What the task asks: Which of the lines below include "step"? Each one should be copied out.

[[ Given data open ]]

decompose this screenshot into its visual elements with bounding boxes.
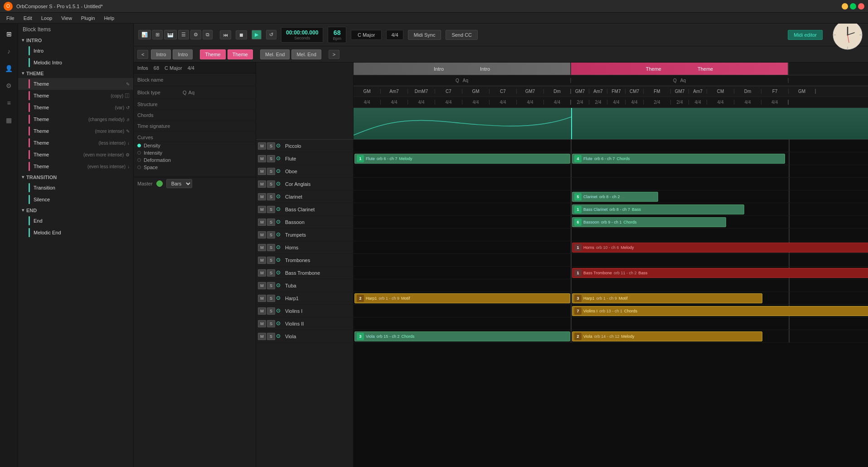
cor-mute-btn[interactable]: M (258, 180, 266, 188)
trombones-solo-btn[interactable]: S (267, 257, 275, 264)
sidebar-item-theme-var[interactable]: Theme (var) ↺ (18, 102, 133, 113)
curve-deformation[interactable]: Deformation (134, 156, 256, 164)
sidebar-item-theme-even-less[interactable]: Theme (even less intense) ↓ (18, 161, 133, 172)
harp-solo-btn[interactable]: S (267, 295, 275, 302)
trumpets-mute-btn[interactable]: M (258, 231, 266, 238)
violins-i-solo-btn[interactable]: S (267, 307, 275, 315)
send-cc-button[interactable]: Send CC (446, 30, 478, 40)
settings-icon[interactable]: ⚙ (2, 79, 16, 92)
sidebar-item-melodic-intro[interactable]: Melodic Intro (18, 57, 133, 68)
blocks-icon[interactable]: ⊞ (2, 27, 16, 41)
flute-mute-btn[interactable]: M (258, 155, 266, 162)
user-icon[interactable]: 👤 (2, 62, 16, 75)
intro-flute-segment[interactable]: 1 Flute orb 6 - ch 7 Melody (354, 154, 570, 164)
section-intro-header[interactable]: ▾ INTRO (18, 35, 133, 45)
time-sig-display[interactable]: 4/4 (386, 30, 403, 40)
trumpets-solo-btn[interactable]: S (267, 231, 275, 238)
harp-mute-btn[interactable]: M (258, 295, 266, 302)
sidebar-item-intro[interactable]: Intro (18, 45, 133, 57)
oboe-mute-btn[interactable]: M (258, 168, 266, 175)
track-content[interactable]: 1 Flute orb 6 - ch 7 Melody 4 Flute (354, 140, 868, 467)
menu-help[interactable]: Help (99, 15, 119, 22)
bass-clar-solo-btn[interactable]: S (267, 206, 275, 213)
rewind-button[interactable]: ⏮ (220, 30, 231, 39)
cor-solo-btn[interactable]: S (267, 180, 275, 188)
block-tab-theme-2[interactable]: Theme (228, 49, 253, 59)
stop-button[interactable]: ⏹ (236, 30, 247, 39)
curve-intensity[interactable]: Intensity (134, 149, 256, 156)
section-end-header[interactable]: ▾ END (18, 205, 133, 215)
theme-bassoon-segment[interactable]: 6 Bassoon orb 9 - ch 1 Chords (572, 217, 726, 227)
piano-icon[interactable]: ♪ (2, 44, 16, 58)
sidebar-item-theme-more[interactable]: Theme (more intense) ✎ (18, 125, 133, 137)
list-btn[interactable]: ☰ (178, 30, 189, 39)
midi-sync-button[interactable]: Midi Sync (408, 30, 441, 40)
mixer-icon[interactable]: ≡ (2, 96, 16, 110)
section-transition-header[interactable]: ▾ TRANSITION (18, 172, 133, 182)
close-button[interactable] (858, 3, 864, 10)
menu-file[interactable]: File (2, 15, 19, 22)
menu-edit[interactable]: Edit (19, 15, 37, 22)
sidebar-item-theme-even-more[interactable]: Theme (even more intense) ⚙ (18, 149, 133, 161)
bars-dropdown[interactable]: Bars (166, 179, 192, 188)
bassoon-mute-btn[interactable]: M (258, 219, 266, 226)
block-tab-theme-1[interactable]: Theme (200, 49, 225, 59)
block-tab-intro-1[interactable]: Intro (151, 49, 171, 59)
piccolo-mute-btn[interactable]: M (258, 142, 266, 150)
sidebar-item-melodic-end[interactable]: Melodic End (18, 227, 133, 238)
clarinet-mute-btn[interactable]: M (258, 193, 266, 200)
sidebar-item-transition[interactable]: Transition (18, 182, 133, 194)
horns-solo-btn[interactable]: S (267, 244, 275, 251)
sidebar-item-theme-copy[interactable]: Theme (copy) ⿰ (18, 90, 133, 102)
loop-button[interactable]: ↺ (266, 30, 276, 39)
piano-btn[interactable]: 🎹 (164, 30, 177, 39)
piccolo-solo-btn[interactable]: S (267, 142, 275, 150)
bass-trom-mute-btn[interactable]: M (258, 269, 266, 277)
sidebar-item-end[interactable]: End (18, 215, 133, 227)
bpm-display[interactable]: 68 Bpm (328, 27, 346, 43)
curve-space[interactable]: Space (134, 164, 256, 171)
sidebar-item-theme[interactable]: Theme ✎ (18, 78, 133, 90)
minimize-button[interactable] (842, 3, 848, 10)
copy-btn[interactable]: ⧉ (203, 30, 213, 39)
theme-bass-clar-segment[interactable]: 1 Bass Clarinet orb 8 - ch 7 Bass (572, 204, 744, 214)
bass-trom-solo-btn[interactable]: S (267, 269, 275, 277)
violins-i-mute-btn[interactable]: M (258, 307, 266, 315)
curve-density[interactable]: Density (134, 142, 256, 149)
theme-violins-segment[interactable]: 7 Violins I orb 13 - ch 1 Chords (572, 306, 868, 316)
sidebar-item-silence[interactable]: Silence (18, 194, 133, 205)
theme-viola-segment[interactable]: 2 Viola orb 14 - ch 12 Melody (572, 331, 762, 341)
violins-ii-mute-btn[interactable]: M (258, 320, 266, 327)
sidebar-item-theme-less[interactable]: Theme (less intense) ↓ (18, 137, 133, 149)
theme-harp-segment[interactable]: 3 Harp1 orb 1 - ch 9 Motif (572, 293, 762, 303)
theme-flute-segment[interactable]: 4 Flute orb 6 - ch 7 Chords (572, 154, 785, 164)
theme-horns-segment[interactable]: 1 Horns orb 10 - ch 6 Melody (572, 243, 868, 253)
bass-clar-mute-btn[interactable]: M (258, 206, 266, 213)
horns-mute-btn[interactable]: M (258, 244, 266, 251)
block-tab-mel-end-1[interactable]: Mel. End (260, 49, 290, 59)
block-tab-mel-end-2[interactable]: Mel. End (291, 49, 321, 59)
intro-harp-segment[interactable]: 2 Harp1 orb 1 - ch 9 Motif (354, 293, 570, 303)
menu-view[interactable]: View (57, 15, 77, 22)
menu-loop[interactable]: Loop (37, 15, 57, 22)
trombones-mute-btn[interactable]: M (258, 257, 266, 264)
block-tab-intro-2[interactable]: Intro (173, 49, 193, 59)
settings-btn2[interactable]: ⚙ (190, 30, 201, 39)
tuba-mute-btn[interactable]: M (258, 282, 266, 289)
menu-plugin[interactable]: Plugin (77, 15, 100, 22)
theme-bass-trom-segment[interactable]: 1 Bass Trombone orb 11 - ch 2 Bass (572, 268, 868, 278)
next-block-btn[interactable]: > (329, 50, 339, 59)
clarinet-solo-btn[interactable]: S (267, 193, 275, 200)
theme-clarinet-segment[interactable]: 5 Clarinet orb 8 - ch 2 ... (572, 192, 658, 202)
bassoon-solo-btn[interactable]: S (267, 219, 275, 226)
grid-btn[interactable]: ⊞ (152, 30, 163, 39)
play-button[interactable]: ▶ (252, 30, 262, 39)
sidebar-item-theme-changes[interactable]: Theme (changes melody) ♬ (18, 113, 133, 125)
prev-block-btn[interactable]: < (137, 50, 148, 59)
maximize-button[interactable] (850, 3, 856, 10)
intro-viola-segment[interactable]: 3 Viola orb 15 - ch 2 Chords (354, 331, 570, 341)
midi-editor-button[interactable]: Midi editor (788, 30, 823, 40)
stats-icon[interactable]: ▦ (2, 113, 16, 127)
flute-solo-btn[interactable]: S (267, 155, 275, 162)
section-theme-header[interactable]: ▾ THEME (18, 68, 133, 78)
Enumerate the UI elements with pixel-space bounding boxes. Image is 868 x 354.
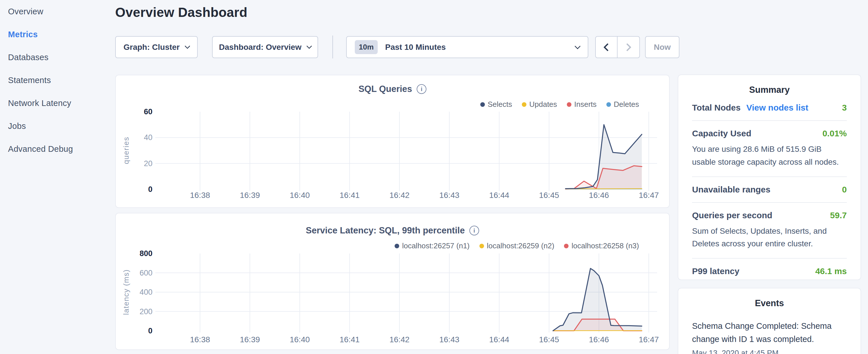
svg-text:16:40: 16:40 bbox=[290, 191, 310, 200]
svg-text:16:47: 16:47 bbox=[639, 335, 659, 344]
controls-divider bbox=[333, 35, 333, 58]
time-step-back-button[interactable] bbox=[596, 37, 618, 58]
chevron-right-icon bbox=[623, 43, 631, 51]
svg-text:16:42: 16:42 bbox=[390, 335, 409, 344]
time-step-forward-button[interactable] bbox=[618, 37, 639, 58]
events-panel: Events Schema Change Completed: Schema c… bbox=[678, 288, 861, 354]
svg-text:16:43: 16:43 bbox=[439, 335, 459, 344]
legend-dot-icon bbox=[564, 244, 568, 248]
chart-legend: localhost:26257 (n1)localhost:26259 (n2)… bbox=[395, 242, 639, 250]
summary-row-queries-per-second: Queries per second 59.7 Sum of Selects, … bbox=[692, 203, 847, 259]
svg-text:16:45: 16:45 bbox=[539, 191, 559, 200]
svg-text:60: 60 bbox=[144, 107, 152, 116]
time-range-selector[interactable]: 10m Past 10 Minutes bbox=[346, 36, 588, 58]
summary-row-value: 59.7 bbox=[830, 211, 847, 220]
summary-panel: Summary Total Nodes View nodes list 3 Ca… bbox=[678, 74, 861, 280]
svg-text:16:38: 16:38 bbox=[190, 191, 210, 200]
sidebar-item-network-latency[interactable]: Network Latency bbox=[0, 92, 115, 115]
summary-row-label: Unavailable ranges bbox=[692, 185, 770, 194]
page-title: Overview Dashboard bbox=[115, 5, 247, 20]
sidebar-item-statements[interactable]: Statements bbox=[0, 69, 115, 92]
legend-dot-icon bbox=[607, 102, 611, 107]
sidebar-item-metrics[interactable]: Metrics bbox=[0, 23, 115, 46]
time-range-label: Past 10 Minutes bbox=[385, 43, 446, 52]
svg-text:queries: queries bbox=[122, 137, 130, 164]
svg-text:16:40: 16:40 bbox=[290, 335, 310, 344]
svg-text:800: 800 bbox=[140, 249, 152, 258]
svg-text:16:43: 16:43 bbox=[439, 191, 459, 200]
summary-row-value: 3 bbox=[842, 103, 847, 112]
now-button-label: Now bbox=[654, 43, 671, 52]
info-icon[interactable] bbox=[417, 84, 426, 94]
legend-item[interactable]: localhost:26258 (n3) bbox=[564, 242, 639, 250]
graph-dropdown[interactable]: Graph: Cluster bbox=[115, 36, 198, 58]
legend-item[interactable]: localhost:26257 (n1) bbox=[395, 242, 470, 250]
time-range-badge: 10m bbox=[355, 40, 378, 54]
sidebar-item-overview[interactable]: Overview bbox=[0, 0, 115, 23]
dashboard-dropdown[interactable]: Dashboard: Overview bbox=[212, 36, 318, 58]
svg-text:16:44: 16:44 bbox=[489, 335, 509, 344]
time-step-buttons bbox=[595, 36, 640, 58]
svg-text:600: 600 bbox=[140, 269, 152, 277]
summary-row-label: Queries per second bbox=[692, 211, 772, 220]
legend-label: Updates bbox=[529, 100, 557, 109]
legend-dot-icon bbox=[567, 102, 571, 107]
sidebar-item-jobs[interactable]: Jobs bbox=[0, 115, 115, 137]
sql-queries-plot[interactable]: 16:3816:3916:4016:4116:4216:4316:4416:45… bbox=[116, 75, 670, 208]
chart-legend: SelectsUpdatesInsertsDeletes bbox=[480, 100, 639, 109]
graph-dropdown-label: Graph: Cluster bbox=[124, 43, 180, 52]
legend-label: localhost:26259 (n2) bbox=[487, 242, 555, 250]
summary-row-value: 46.1 ms bbox=[815, 266, 847, 276]
legend-item[interactable]: Selects bbox=[480, 100, 512, 109]
summary-row-subtext: Sum of Selects, Updates, Inserts, and De… bbox=[692, 225, 847, 251]
chevron-down-icon bbox=[185, 43, 190, 49]
svg-text:16:44: 16:44 bbox=[489, 191, 509, 200]
summary-row-label: Total Nodes bbox=[692, 103, 741, 112]
legend-label: localhost:26257 (n1) bbox=[402, 242, 470, 250]
svg-text:16:46: 16:46 bbox=[589, 191, 609, 200]
summary-row-value: 0.01% bbox=[823, 129, 847, 138]
chevron-down-icon bbox=[575, 43, 581, 49]
view-nodes-list-link[interactable]: View nodes list bbox=[746, 103, 808, 112]
svg-text:16:39: 16:39 bbox=[240, 335, 260, 344]
summary-row-total-nodes: Total Nodes View nodes list 3 bbox=[692, 95, 847, 121]
sidebar-item-databases[interactable]: Databases bbox=[0, 46, 115, 69]
svg-text:200: 200 bbox=[140, 307, 152, 316]
legend-item[interactable]: localhost:26259 (n2) bbox=[479, 242, 555, 250]
info-icon[interactable] bbox=[469, 226, 479, 235]
legend-item[interactable]: Deletes bbox=[607, 100, 639, 109]
chart-title: SQL Queries bbox=[359, 84, 412, 94]
event-message[interactable]: Schema Change Completed: Schema change w… bbox=[692, 319, 847, 346]
svg-text:16:42: 16:42 bbox=[390, 191, 409, 200]
legend-label: Selects bbox=[488, 100, 512, 109]
summary-row-unavailable-ranges: Unavailable ranges 0 bbox=[692, 177, 847, 203]
summary-row-label: P99 latency bbox=[692, 266, 739, 276]
svg-text:0: 0 bbox=[148, 185, 152, 194]
sidebar: Overview Metrics Databases Statements Ne… bbox=[0, 0, 115, 354]
legend-dot-icon bbox=[522, 102, 526, 107]
summary-row-subtext: You are using 28.6 MiB of 515.9 GiB usab… bbox=[692, 143, 847, 169]
svg-text:400: 400 bbox=[140, 288, 152, 296]
sidebar-item-advanced-debug[interactable]: Advanced Debug bbox=[0, 137, 115, 160]
sql-queries-chart-card: SQL Queries SelectsUpdatesInsertsDeletes… bbox=[115, 75, 670, 208]
svg-text:20: 20 bbox=[144, 159, 152, 168]
legend-label: Inserts bbox=[574, 100, 597, 109]
dashboard-dropdown-label: Dashboard: Overview bbox=[219, 43, 302, 52]
svg-text:16:45: 16:45 bbox=[539, 335, 559, 344]
legend-item[interactable]: Updates bbox=[522, 100, 557, 109]
sidebar-nav-list: Overview Metrics Databases Statements Ne… bbox=[0, 0, 115, 160]
legend-label: Deletes bbox=[614, 100, 639, 109]
summary-row-value: 0 bbox=[842, 185, 847, 194]
svg-text:16:47: 16:47 bbox=[639, 191, 659, 200]
summary-row-p99-latency: P99 latency 46.1 ms bbox=[692, 259, 847, 284]
summary-row-capacity-used: Capacity Used 0.01% You are using 28.6 M… bbox=[692, 121, 847, 177]
now-button[interactable]: Now bbox=[645, 36, 679, 58]
svg-text:40: 40 bbox=[144, 133, 152, 142]
service-latency-chart-card: Service Latency: SQL, 99th percentile lo… bbox=[115, 213, 670, 350]
svg-text:16:46: 16:46 bbox=[589, 335, 609, 344]
chart-title-row: Service Latency: SQL, 99th percentile bbox=[116, 225, 669, 236]
legend-label: localhost:26258 (n3) bbox=[571, 242, 639, 250]
summary-title: Summary bbox=[692, 84, 847, 95]
legend-item[interactable]: Inserts bbox=[567, 100, 597, 109]
svg-text:16:41: 16:41 bbox=[340, 191, 360, 200]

[[ Given data closed ]]

Completed exercise:
time-step-back-button[interactable] bbox=[596, 37, 618, 58]
time-step-forward-button[interactable] bbox=[618, 37, 639, 58]
time-step-buttons bbox=[595, 36, 640, 58]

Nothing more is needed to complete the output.